Wimber & Me: How I Got In The Vineyard
To say that John Wimber had a huge influence on my life is an understatement and to try to sum up his full impact can’t be done. But I recently was asked to share my favorite Wimber stories with a church who was unacquainted with John because they were adopted into Vineyard after his death. The pastor hoped that since I knew Wimber personally I could somehow bring him to life for his congregation and give them a better appreciation for who he was and of the contribution he made to our movement and to the Church at large. So I gave it a stab. I chose two Wimber episodes that God used to sort of frame and give shape to my life and ministry. Then I concluded by sharing what I felt was one of the most important lessons John taught me. Since I’ve done all this work I figured I’d share them with you.
I met John in the pre-Vineyard days back in 1978 while he was still a church growth consultant. The organization I was working for at the time, Brooklyn Teen Challenge, wanted to plant a church for its graduates and their families. We were in the rehab business and didn’t know anything about church planting so we hired John to help us.
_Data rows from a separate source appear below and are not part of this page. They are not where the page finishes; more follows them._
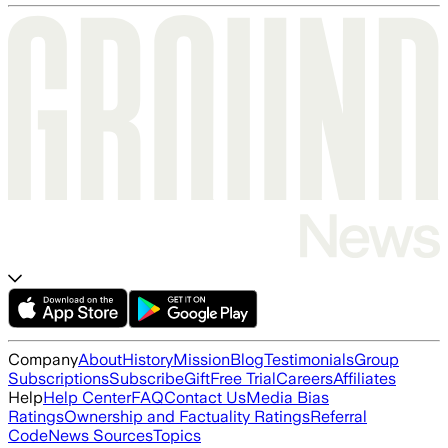
Company
About
History
Mission
Blog
Testimonials
Group
Subscriptions
Subscribe
Gift
Free Trial
Careers
Affiliates
Help
Help Center
FAQ
Contact Us
Media Bias
Ratings
Ownership and Factuality Ratings
Referral
Code
News Sources
Topics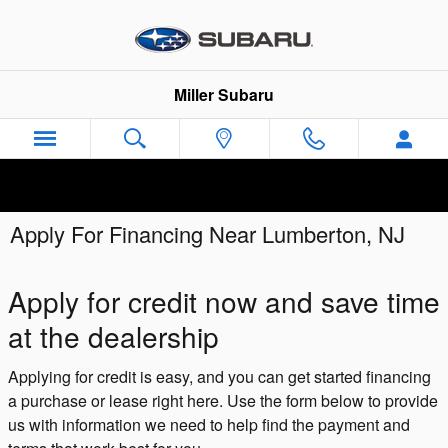
Skip to main content
Miller Subaru
Apply For Financing Near Lumberton, NJ
Apply for credit now and save time
at the dealership
Applying for credit is easy, and you can get started financing
a purchase or lease right here. Use the form below to provide
us with information we need to help find the payment and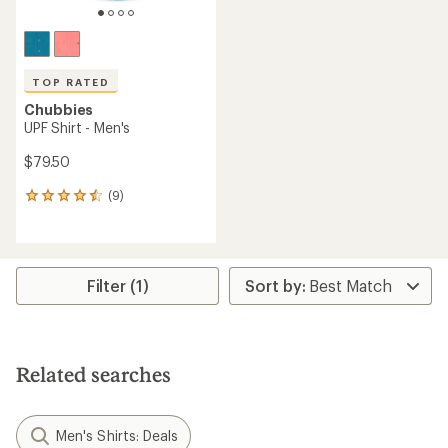
TOP RATED
Chubbies
UPF Shirt - Men's
$79.50
(9)
9
reviews
with
an
average
rating
Filter (1)
of
4.6
out
of
5
Related searches
stars
Men's Shirts: Deals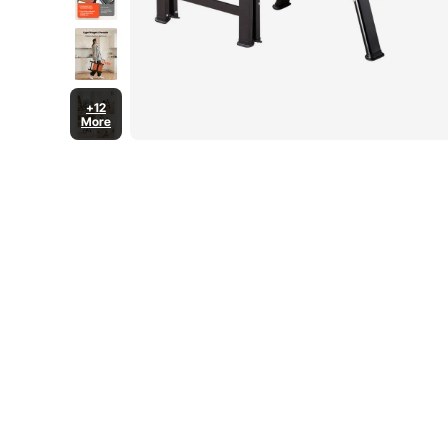
+12
More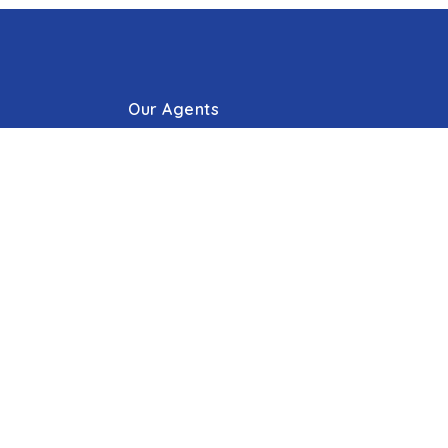
Our Agents
g Process
Our Offices
Press/Blogs
s
Phone: 410.823.0033
Email:
Hello@cummingsrealtors.com
Make Online Escrow Deposit
Agent Tools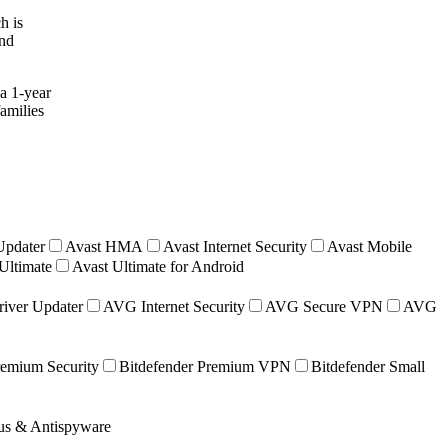
h is
and
a 1-year
families
Updater
Avast HMA
Avast Internet Security
Avast Mobile
Ultimate
Avast Ultimate for Android
iver Updater
AVG Internet Security
AVG Secure VPN
AVG
remium Security
Bitdefender Premium VPN
Bitdefender Small
rus & Antispyware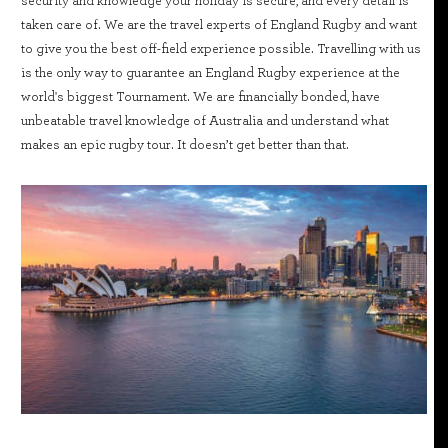
security and knowledge your holiday is secure, and every detail is
taken care of. We are the travel experts of England Rugby and want
to give you the best off-field experience possible. Travelling with us
is the only way to guarantee an England Rugby experience at the
world's biggest Tournament. We are financially bonded, have
unbeatable travel knowledge of Australia and understand what
makes an epic rugby tour. It doesn’t get better than that.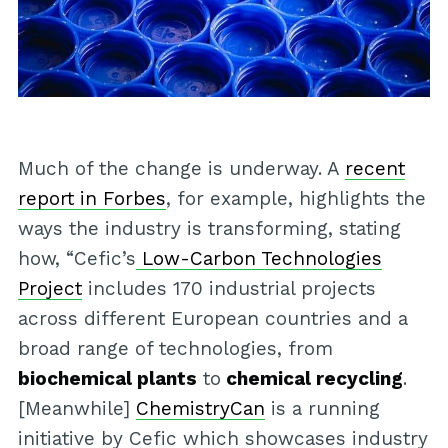
Much of the change is underway. A
recent
report in Forbes
, for example, highlights the
ways the industry is transforming, stating
how, “Cefic’s
Low-Carbon Technologies
Project
includes 170 industrial projects
across different European countries and a
broad range of technologies, from
biochemical plants
to
chemical recycling
.
[Meanwhile]
ChemistryCan
is a running
initiative by Cefic which showcases industry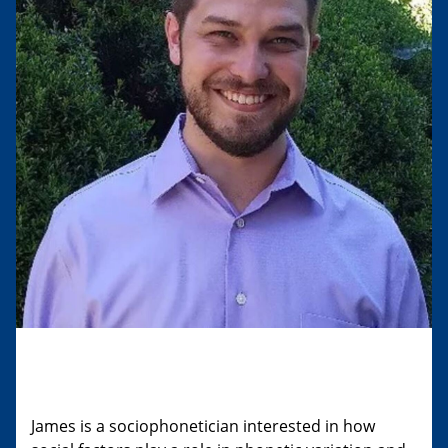
James is a sociophonetician interested in how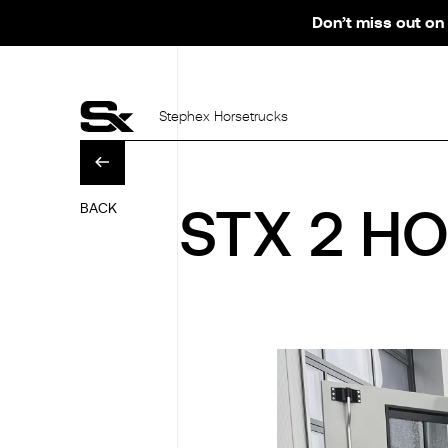
Don’t miss out on 
Stephex Horsetrucks
BACK
STX 2 HO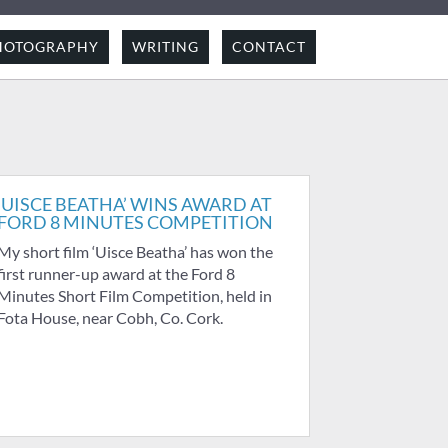
HOTOGRAPHY
WRITING
CONTACT
‘UISCE BEATHA’ WINS AWARD AT
FORD 8 MINUTES COMPETITION
My short film ‘Uisce Beatha’ has won the
first runner-up award at the Ford 8
Minutes Short Film Competition, held in
Fota House, near Cobh, Co. Cork.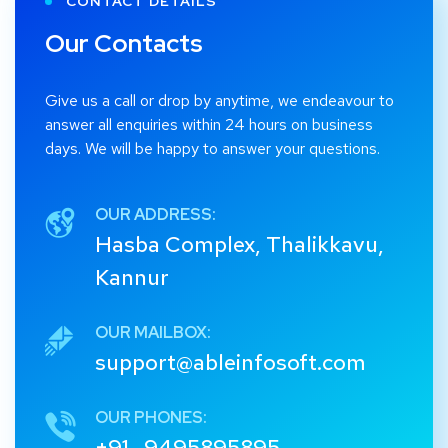
CONTACT DETAILS
Our Contacts
Give us a call or drop by anytime, we endeavour to
answer all enquiries within 24 hours on business
days. We will be happy to answer your questions.
OUR ADDRESS:
Hasba Complex, Thalikkavu,
Kannur
OUR MAILBOX:
support@ableinfosoft.com
OUR PHONES:
+91 -9495895895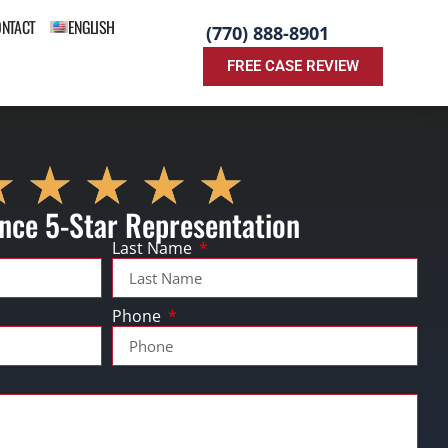
ONTACT
ENGLISH
(770) 888-8901
FREE CASE REVIEW
nce 5-Star Representation
Last Name
Phone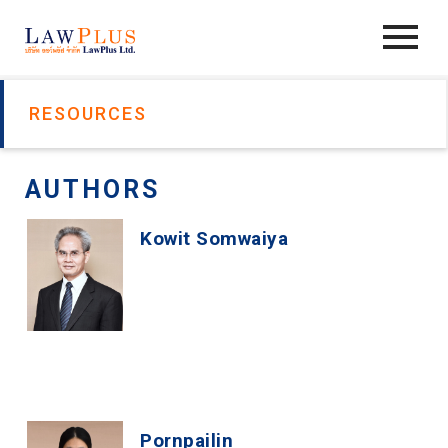
RESOURCES
AUTHORS
Kowit Somwaiya
Pornpailin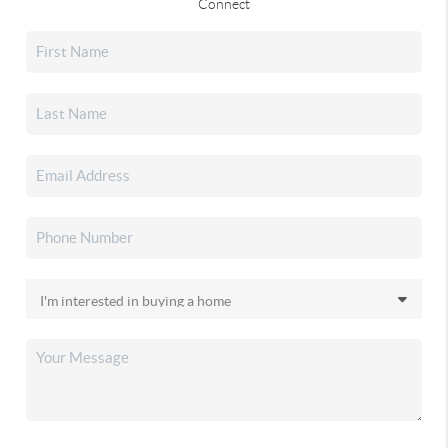
Connect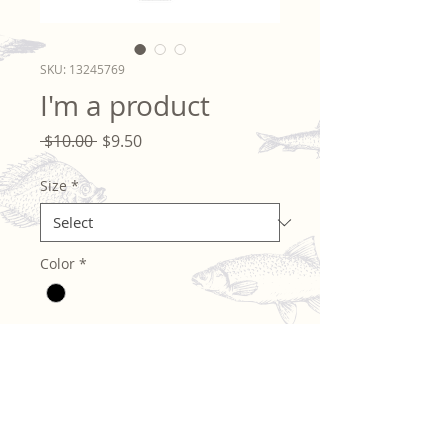
SKU: 13245769
I'm a product
Regular
Sale
 $10.00 
$9.50
Price
Price
Size
*
Color
*
Quantity
*
Add to Cart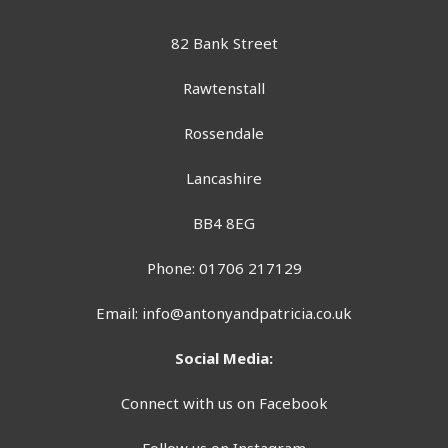
82 Bank Street
Rawtenstall
Rossendale
Lancashire
BB4 8EG
Phone: 01706 217129
Email:
info@antonyandpatricia.co.uk
Social Media:
Connect with us on Facebook
Follow us on Instagram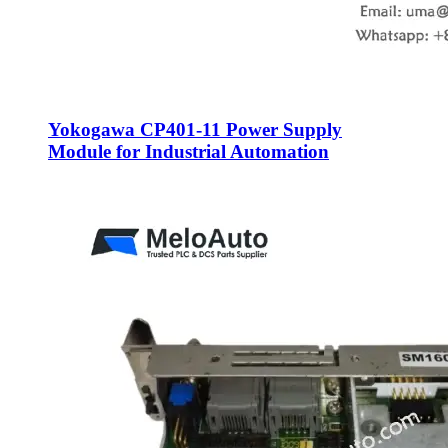
Yokogawa CP401-11 Power Supply
Module for Industrial Automation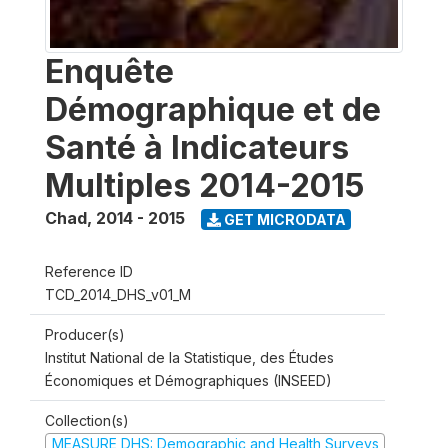
Enquête
Démographique et de
Santé à Indicateurs
Multiples 2014-2015
Chad
,
2014 - 2015
GET MICRODATA
Reference ID
TCD_2014_DHS_v01_M
Producer(s)
Institut National de la Statistique, des Études
Économiques et Démographiques (INSEED)
Collection(s)
MEASURE DHS: Demographic and Health Surveys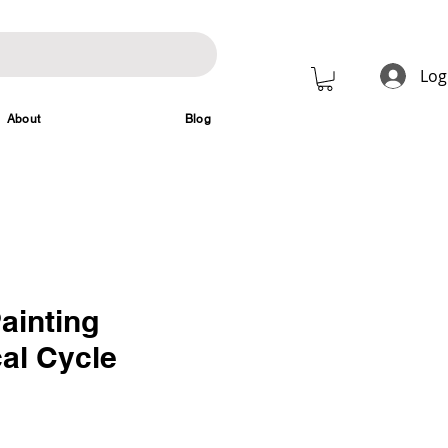
Log
About
Blog
ainting
al Cycle
rice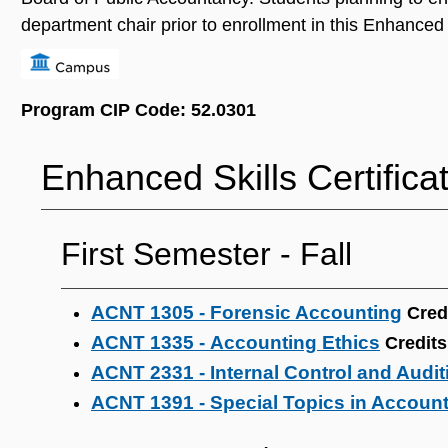
department chair prior to enrollment in this Enhanced S
Program CIP Code: 52.0301
Enhanced Skills Certifica
First Semester ‐ Fall
ACNT 1305 - Forensic Accounting
Cred
ACNT 1335 - Accounting Ethics
Credits
ACNT 2331 - Internal Control and Audit
ACNT 1391 - Special Topics in Accoun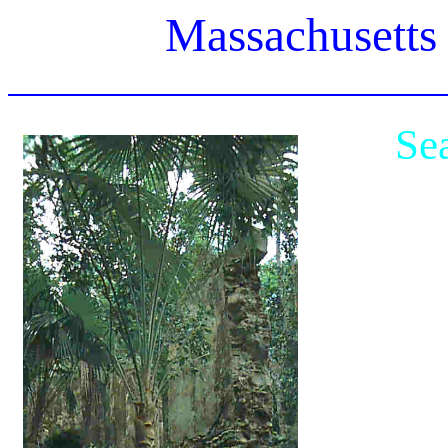
Massachusetts
Se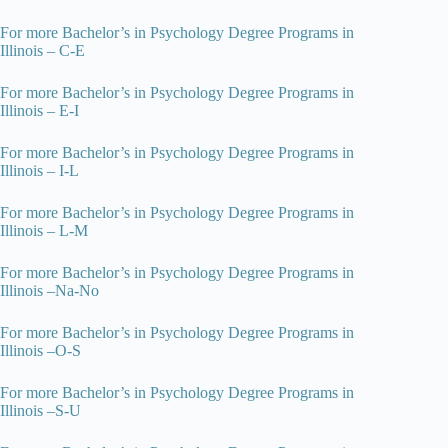
For more Bachelor’s in Psychology Degree Programs in
Illinois – C-E
For more Bachelor’s in Psychology Degree Programs in
Illinois – E-I
For more Bachelor’s in Psychology Degree Programs in
Illinois – I-L
For more Bachelor’s in Psychology Degree Programs in
Illinois – L-M
For more Bachelor’s in Psychology Degree Programs in
Illinois –Na-No
For more Bachelor’s in Psychology Degree Programs in
Illinois –O-S
For more Bachelor’s in Psychology Degree Programs in
Illinois –S-U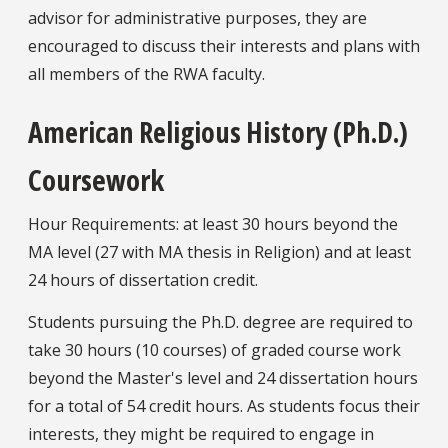
advisor for administrative purposes, they are
encouraged to discuss their interests and plans with
all members of the RWA faculty.
American Religious History (Ph.D.)
Coursework
Hour Requirements: at least 30 hours beyond the
MA level (27 with MA thesis in Religion) and at least
24 hours of dissertation credit.
Students pursuing the Ph.D. degree are required to
take 30 hours (10 courses) of graded course work
beyond the Master's level and 24 dissertation hours
for a total of 54 credit hours. As students focus their
interests, they might be required to engage in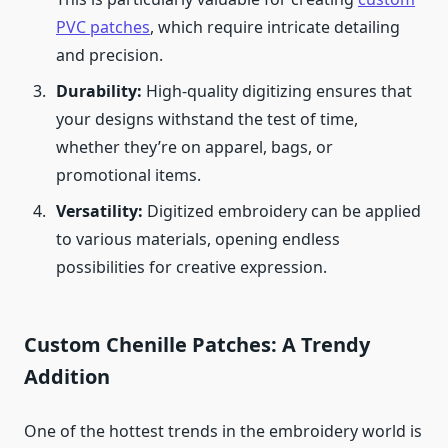
PVC patches
, which require intricate detailing
and precision.
Durability:
High-quality digitizing ensures that
your designs withstand the test of time,
whether they’re on apparel, bags, or
promotional items.
Versatility:
Digitized embroidery can be applied
to various materials, opening endless
possibilities for creative expression.
Custom Chenille Patches: A Trendy
Addition
One of the hottest trends in the embroidery world is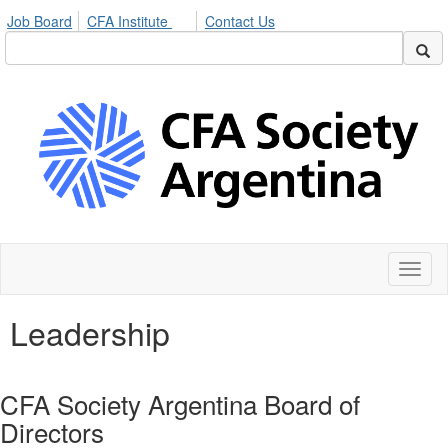
Job Board
CFA Institute
Contact Us
Toggl
naviga
Leadership
CFA Society Argentina Board of
Directors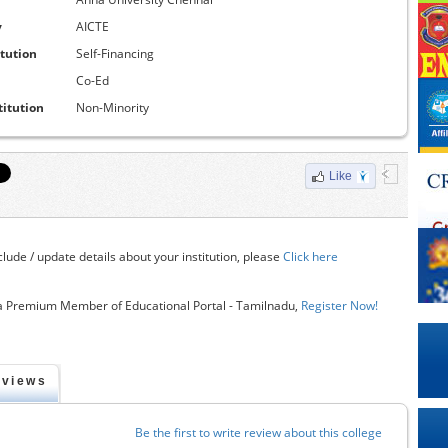
y
AICTE
itution
Self-Financing
Co-Ed
titution
Non-Minority
Like
clude / update details about your institution, please
Click here
 Premium Member of Educational Portal - Tamilnadu,
Register Now!
eviews
Be the first to write review about this college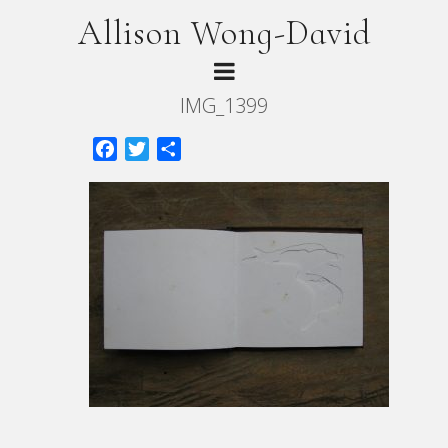
Allison Wong-David
IMG_1399
Facebook
Twitter
Share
As it turned out it was right at the time that there were some big things going on in his life concerning the Holy Spirit and with worship and with returning to pastoral ministry to lead a group that would eventually become the mothership of the Vineyard movement – the Anaheim Vineyard. What started out as a business relationship somehow turned into a friendship. I don’t know quite how it happened but John and his wife Carol took a liking to my wife and I and they ended up treating us like family.
That’s funny because when the Vineyard first started John almost didn’t let me in! Even though I was pastoring a little church in Brooklyn called King’s Chapel that was under the Teen Challenge umbrella, I was spending a lot of time hanging out with Wimber and other Calvary Chapel leaders that would become Vineyard pioneers like Ken Gulliksen, Ed Piorek and John McClure. I was having a blast being led into renewed experience with the living God. It was like getting saved all over again.
So when the Vineyard movement officially was launched in ’82, I wanted in bad! I was young, zealous, impulsive and still part of another ministry family. This was putting John in an awkward position. He didn’t want to be accused of sheep stealing or worse, shepherd stealing.
I chased after John. “I want to be part of the Vineyard. Lay hands on me. Ordain me!” He’d keep putting me off. But I couldn’t be deterred. I kept pestering him. Finally he stopped me in my tracks, “I can’t Mike, you’re gonna get me in trouble! God hasn’t spoken to me about you…” I was disheartened because I was convinced the Vineyard was my family.
Not long after this John and his team stopped off in New York City on their way back home following their first ministry trip in England. He gathered together a group of us local ministers on Staten Island. He taught for a while and then he handed the meeting over to Lonnie Frisbee, a rather enigmatic character who in my opinion God used to release the power of the Spirit in our fledgling movement. Little did I know what was going to happen next.
We formed a large circle with Lonnie standing in the middle. He then prayed the now famous Vineyard prayer, “Come Holy Spirit”. We waited. Then it happened… Lonnie locked eyes with mine. Pointing at me he shouted, “Mike, the Spirit is on you!” Suddenly I was overcome by the weight of God’s presence and a sense of what I can only describe as holy fear. Next thing I know is I’m on the floor. In that instant I knew I was not being asked, I was being drafted to do something that was going to cost my life and I was scared! I cried out “No, no” as I tried to scramble to get out of the room on my hands and knees because I didn’t want any part of it. There was nothing noble about this moment at all.
Suddenly in my minds eye I saw a panoramic, birds-eye-view of New York City, like I was flying over the Empire State Building. Superimposed over that were hands forcing me to drink from a cup and as I did I felt God’s gut-wrenching compassion, his broken heart for the city. I knew somehow I was being asked to give my life to this city for the sake of Christ and his kingdom.
As this is going on I hear a pastor standing behind me prophesying out loud everything I’m seeing and feeling! A spirit of intercession came over everyone in the room who without exception also fell to the ground, including John Wimber as they prayed for the city.
I don’t know how long this lasted but when everything subsided everyone was on the floor. John gathered himself. He picked me up and held me in his arms. Crying, he said to me, “Now I know you’re supposed to be part of us.” John was convinced and finally let me join the Vineyard. As they say the rest is history. For thirty-two years now, through thick and thin, that vision of the cup has kept me tethered to my call to serve here in New York City and to the Vineyard.